ABOUT OUR PHILOSOPHY
There are several core principles that guide our approach to wealth planning and investment management. The difficulty we run into is that these principles sound similar to almost every other financial planning firm, but how a firm implements them makes a big difference. We recognize that there are many valid approaches to wealth management and that our views are not necessarily superior to all others. This is why we are committed to continuous improvement. Part of the process of choosing an advisor is to make sure the advisor’s viewpoints are in-line with your own. Therefore, any contrasts we point out below are for clarification purposes only and are not given with the intent of saying our way is good and another way is bad.
- The objective of wealth planning is to help accomplish your life and financial goals
- Clients always come first
- Your financial objectives should dictate your investment strategy
- Fees and expenses are very important and should be optimized
- A fiduciary standard of care includes on-going research and continuous improvement
Focusing on the Correct Goal
The objective of wealth planning and management is to help you accomplish your life and financial goals with as high a probability as possible. This may seem obvious in theory, but it is not so obvious in practice. Low cost investing can be a good tactic, but it’s not the objective. Beating the stock market may create a good feeling (provided the market is going up), but it is not the objective. It is easy to get distracted by investment theories and common practices but lose sight of the real objective: meeting your long-term goals. This is why we pay attention to more than just your investment portfolio. For many clients, a cohesive wealth plan allows them to gain control of their wealth and live a life with less financial stress and worry.
Putting Clients First
The claim that “clients come first” often boils down to advisor compensation (fees versus commissions) and disclosure of conflicts of interest. We don’t accept commissions or any form of revenue-sharing for investment products. We are independent from any particular brokerage firm, so we are under no pressure to recommend any particular investment over another. And we minimize and disclose conflicts of interest. However, putting clients first is more than just a set of rules, practices, and disclosures. We want the relationships we have with clients to last for a lifetime and for multiple generations. It is rare that decisions need to be made that either favor the client or favor us, but when they do, our desire for a long-term relationship drives us to favor the client. With this approach, putting clients first is actually aligning our long-term interests in the same direction.

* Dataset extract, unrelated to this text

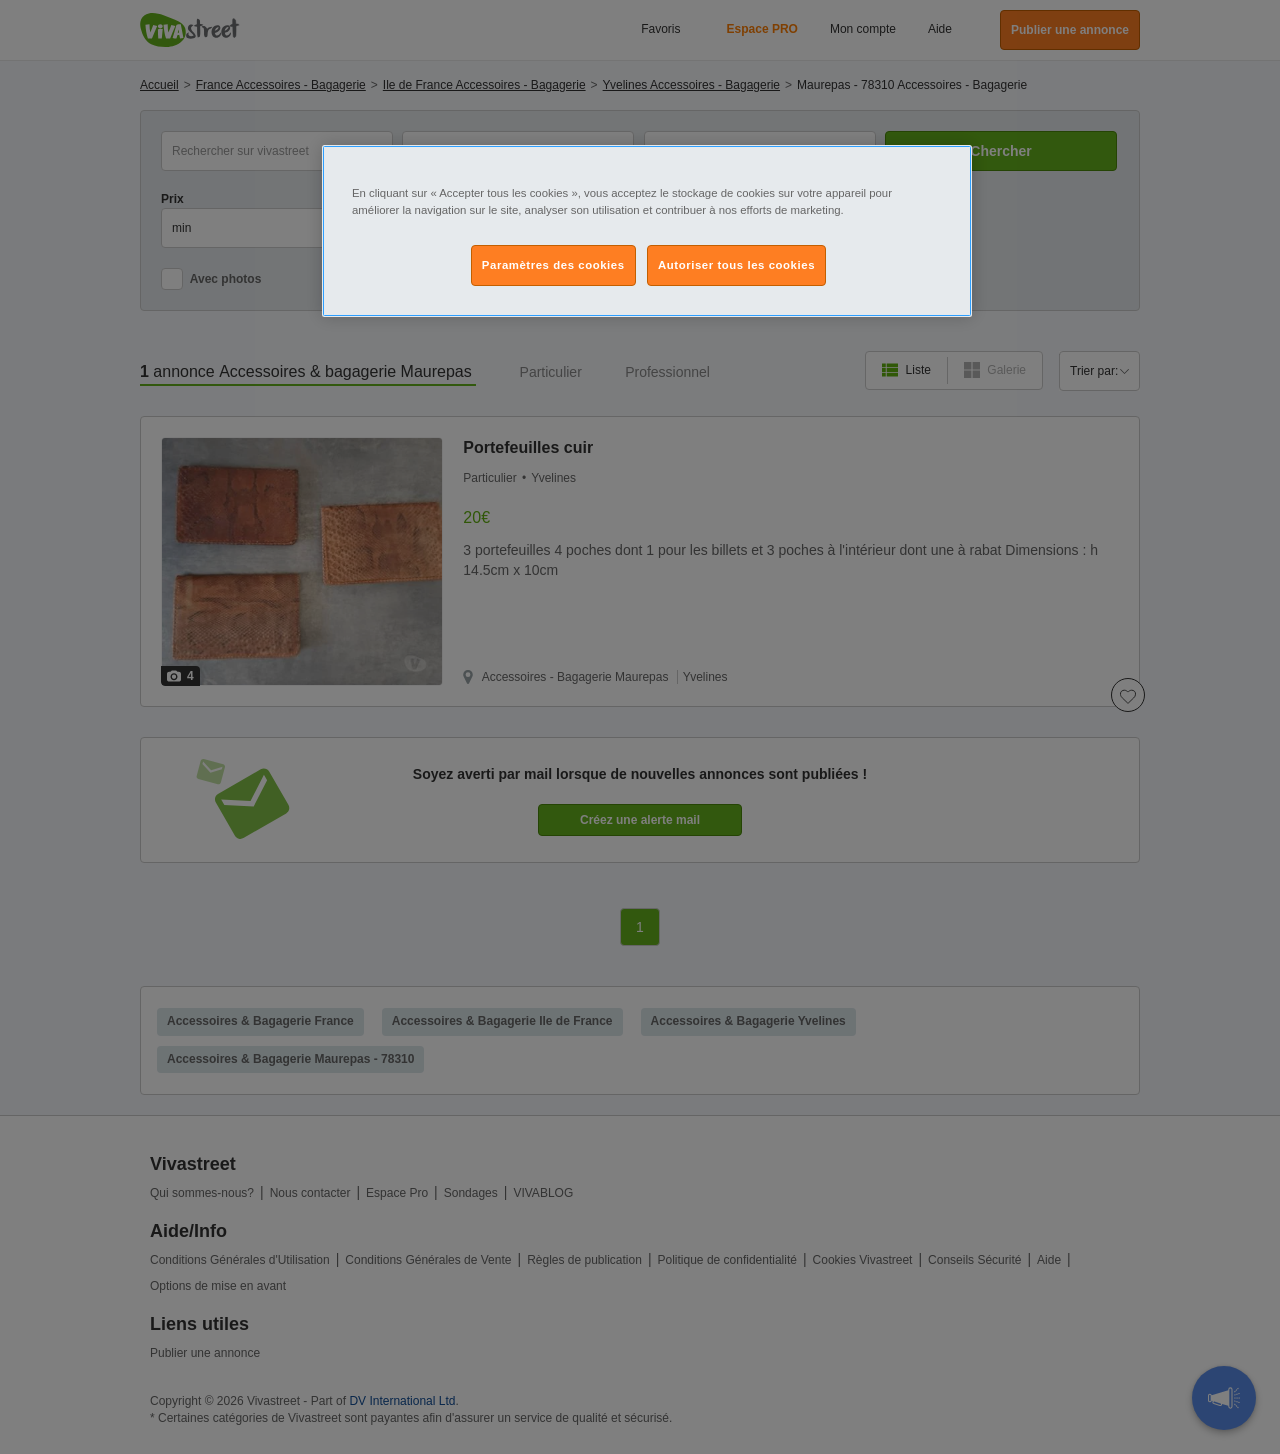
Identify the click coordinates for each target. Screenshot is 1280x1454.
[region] (647, 231)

Objectives Drive Investment Strategy
It is often the case that an investor’s perceived risk tolerance and portfolio risk are higher than the amount of risk they need to take to be successful. We believe this stems from two assumptions; 1) taking more risk leads to higher returns, and 2) the goal of investing is to maximize returns. When it comes to investing, higher risk does not always result in higher returns over time, but it always means a higher probability of loss. By definition, when investors take investment risk they choose to accept a higher probability of loss for the potential of a higher return. Our process involves determining what your investment return requirements are, and then striving to meet or beat those requirements with high probability. This means not taking more risk than needed for your plan to be successful, and working with you to make sure your objectives are realistic and feasible. In other words, allowing your requirements to drive the strategy, not the other way around.
There are two main schools of thought when it comes to investment expenses. One view is that investment expenses are the most important factor when it comes to investing, which logically leads to expense minimization. Another view, which we hold, is that investment diversification and risk management have value, and therefore expenses should be optimized. For some investment types, U.S. large cap stocks for example, there is little to no benefit in attempting to beat a relative index and, therefore, no real reason to waste expenses. For other non-correlated investment types or risk management strategies, such as energy infrastructure, private debt, or managed futures, it may be well-worth incurring a higher expense if it increases the odds of meeting financial goals. Therefore, we strive to utilize investment expenses wisely and strategically.
We believe that continuous improvement, on-going investment study and evaluation, and general curiosity are all part of a fiduciary standard of care. We may never arrive at the perfect formula for wealth management and investing, but we will continue to incrementally improve the one we follow. This requires a balance between an open mind, a healthy skepticism, and a critical approach when it comes to new ideas. It also means more work, but fortunately we love what we do.